The report says Eastern Cape Health MEC Dr Thobile Mbengashe was swift to oblige, saying Walsh’s removal was “in the best interests of patients, continued service-delivery and his own safety”.
Walsh resisted department officials’ suggestions that he be redeployed to health department headquarters in Bhisho. The department has refused to reinstate him at Fort England, although two advocate-led probes have cleared him of a long list of spurious union charges.
An independent inquiry by advocate Amelia da Silva, commissioned by the department, yielded a 150-page report that has been kept under wraps. However, Grocott’s Mail, Grahamstown’s vibrant community newspaper, got its hands on a summary of its findings. This stated that Da Silva had found no evidence to support allegations of mismanagement, corruption or negligence by hospital management. Neither had disciplinary procedures been flouted.
“The lack of communication between management and the labour force appears to have originated from a time when the workforce stopped attending ITU meetings after November 2015,” reads the summary. “The reason for the withdrawal of the workforce is that management took decisions without consultation and the workforce felt marginalised and excluded.”
The report says the advocate’s report summed up the overall situation as one of workplace conflict. It recommended that independent HR professionals and conflict management experts be engaged to resolve the impasse.
One striking worker told Grocott’s Mail that CEO Walsh was “arrogant. He takes decisions without consulting. It’s his way or no way.”
Denosa member Ntombizodidi Ngcosini said: “This [unhappiness] has been a long-standing problem since 2014. It is the culture of our employer that they don’t take people seriously. We have been crying for a long time.”
However, an anonymous hospital worker told Grocott’s Mail: “This situation is beyond what Fort England can manage. It needs decisive leadership (from province) to resolve this. Look, Roger Walsh might not be popular, but he is the best CEO the institution has had for a long time.”
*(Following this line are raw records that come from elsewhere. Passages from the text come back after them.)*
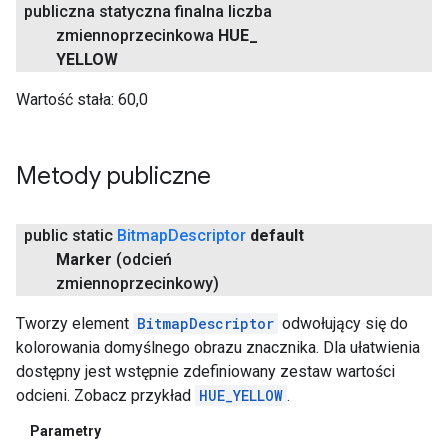
publiczna statyczna finalna liczba
zmiennoprzecinkowa
HUE
_
YELLOW
Wartość stała:
60,0
Metody publiczne
public static
Bitmap
Descriptor
default
Marker
(odcień
zmiennoprzecinkowy)
Tworzy element
BitmapDescriptor
odwołujący się do
kolorowania domyślnego obrazu znacznika. Dla ułatwienia
dostępny jest wstępnie zdefiniowany zestaw wartości
odcieni. Zobacz przykład
HUE_YELLOW
.
Parametry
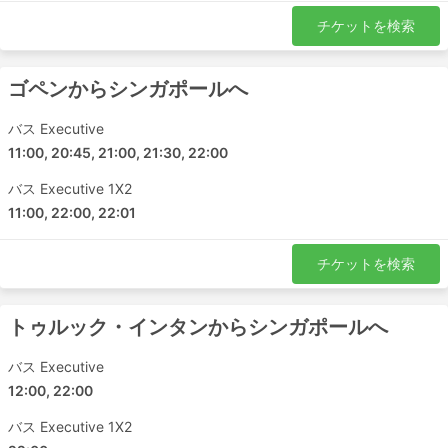
チケットを検索
ゴペンからシンガポールへ
バス Executive
11:00, 20:45, 21:00, 21:30, 22:00
バス Executive 1X2
11:00, 22:00, 22:01
チケットを検索
トゥルック・インタンからシンガポールへ
バス Executive
12:00, 22:00
バス Executive 1X2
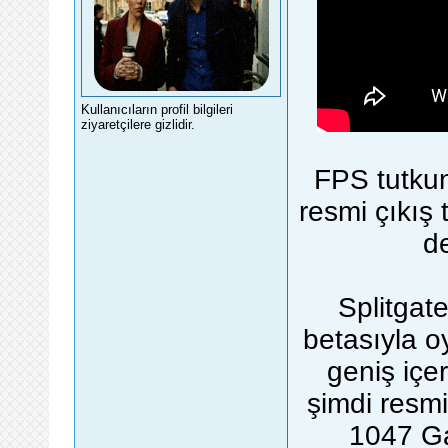
Kullanıcıların profil bilgileri
ziyaretçilere gizlidir.
FPS tutkun
resmi çıkış 
de
Splitgat
betasıyla o
geniş içer
şimdi resmi
1047 G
Following an earlier workers’ petition calling for Walsh’s removal back in November 2015, a letter to the health department signed by eight senior staff members said that “whilst there may be some that disagree with the leadership style of the CEO…” since Walsh arrived, “he has managed the institution with fairness, innovation, enthusiasm, energy and dedication. His commitment to Batho Pele principles, streamlining administrative and managerial efficiency, enriching the work conditions of all employees and, above all, improving the quality of patient care, is clear to us.”
The reports says today Walsh is still trapped in the ongoing lock-out impasse. His specialist physician wife Michelle has meanwhile accepted a post at Settlers’ Hospital in Grahamstown.
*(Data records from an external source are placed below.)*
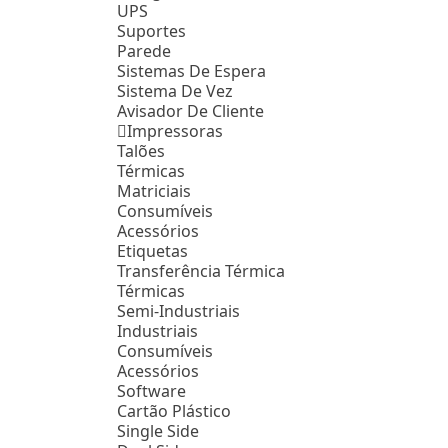
UPS
Suportes
Parede
Sistemas De Espera
Sistema De Vez
Avisador De Cliente
Impressoras
Talões
Térmicas
Matriciais
Consumíveis
Acessórios
Etiquetas
Transferência Térmica
Térmicas
Semi-Industriais
Industriais
Consumíveis
Acessórios
Software
Cartão Plástico
Single Side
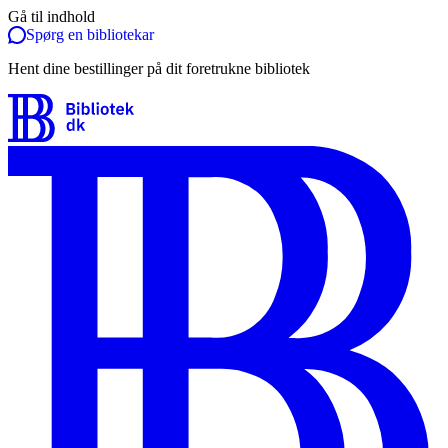
Gå til indhold
Spørg en bibliotekar
Hent dine bestillinger på dit foretrukne bibliotek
Last December seven top managers at Fort England hospital accused Bhisho of acting illegally in appointing an interim acting CEO while not suspending Walsh or placing him on special leave.
Commenting on these doctors’ tales, Dr Desmond Kegakilwe, chair of Rural Doctors’ Association of South Africa (RuSASA), describes Fort England’s Roger Walsh and Mseleni’s Victor Fredlund as dedicated, vocation-driven doctors who helped deliver healthcare independently of political dispensations or changes.
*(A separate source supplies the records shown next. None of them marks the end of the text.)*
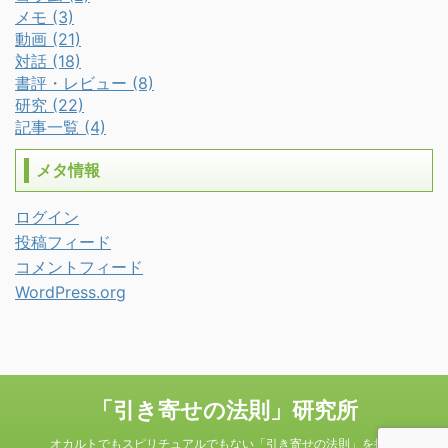
メモ (3)
動画 (21)
対話 (18)
書評・レビュー (8)
研究 (22)
記事一覧 (4)
メタ情報
ログイン
投稿フィード
コメントフィード
WordPress.org
「引き寄せの法則」研究所
オカルトでもスピリチュアルでもない「引き寄せの法則」を探る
“But no matter how good and dedicated you are, you will always end up the victim when you are the obstacle to the agenda of corrupt individuals,” says Kegakilwe. “We’re going to be watching these and similar cases very carefully in future.”
The report says Dr Mzukisi Grootboom, chair of the South African Medical Association, has slammed the KwaZulu-Natal Health Department for “turning a blind eye for political expediency”. SAMA was “extremely perturbed” at the treatment meted out to doctors who had dedicated most of their lives to servicing needy communities, especially in a country with a dire shortage of rural doctors and basic healthcare services. SAMA, declares Grootboom, will not rest until doctors Fredlund and Walsh are fully reinstated and proper procedures followed.
KwaZulu-Natal Health Department spokesperson Sam Mkhwanazi is quoted in the report as saying: “There are ongoing disciplinary matters involving a number of officials from Mseleni Hospital. However, it is not the practice of the department to ventilate in the public [sic] internal and confidential matters which are employer/employee related.”
The report says the Eastern Cape Health Department refuses to explain itself, despite repeated email, SMS and voice message requests. Not surprising, considering the extent of skulduggery and political manoeuvring within this excuse for a provincial health authority.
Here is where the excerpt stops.